++++ Supplied entries ++++

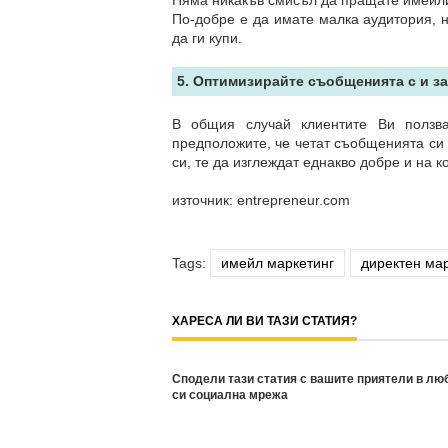
Няма никакъв смисъл да пращате имейли 
По-добре е да имате малка аудитория, н
да ги купи.
5. Оптимизирайте съобщенията с и з
В общия случай клиентите Ви ползва
предположите, че четат съобщенията си 
си, те да изглеждат еднакво добре и на к
източник: entrepreneur.com
Tags:
имейл маркетинг
директен ма
ХАРЕСА ЛИ ВИ ТАЗИ СТАТИЯ?
Сподели тази статия с вашите приятели в лю
си социална мрежа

++++

Problem to work on:
Word for word and without any pictures, return all of the lines above.

Solution for this exercise:
Няма никакъв смисъл да пращате имейли 
По-добре е да имате малка аудитория, н
да ги купи.
5. Оптимизирайте съобщенията с и з
В общия случай клиентите Ви ползва
предположите, че четат съобщенията си 
си, те да изглеждат еднакво добре и на к
източник: entrepreneur.com
Tags:
имейл маркетинг
директен ма
ХАРЕСА ЛИ ВИ ТАЗИ СТАТИЯ?
Сподели тази статия с вашите приятели в лю
си социална мрежа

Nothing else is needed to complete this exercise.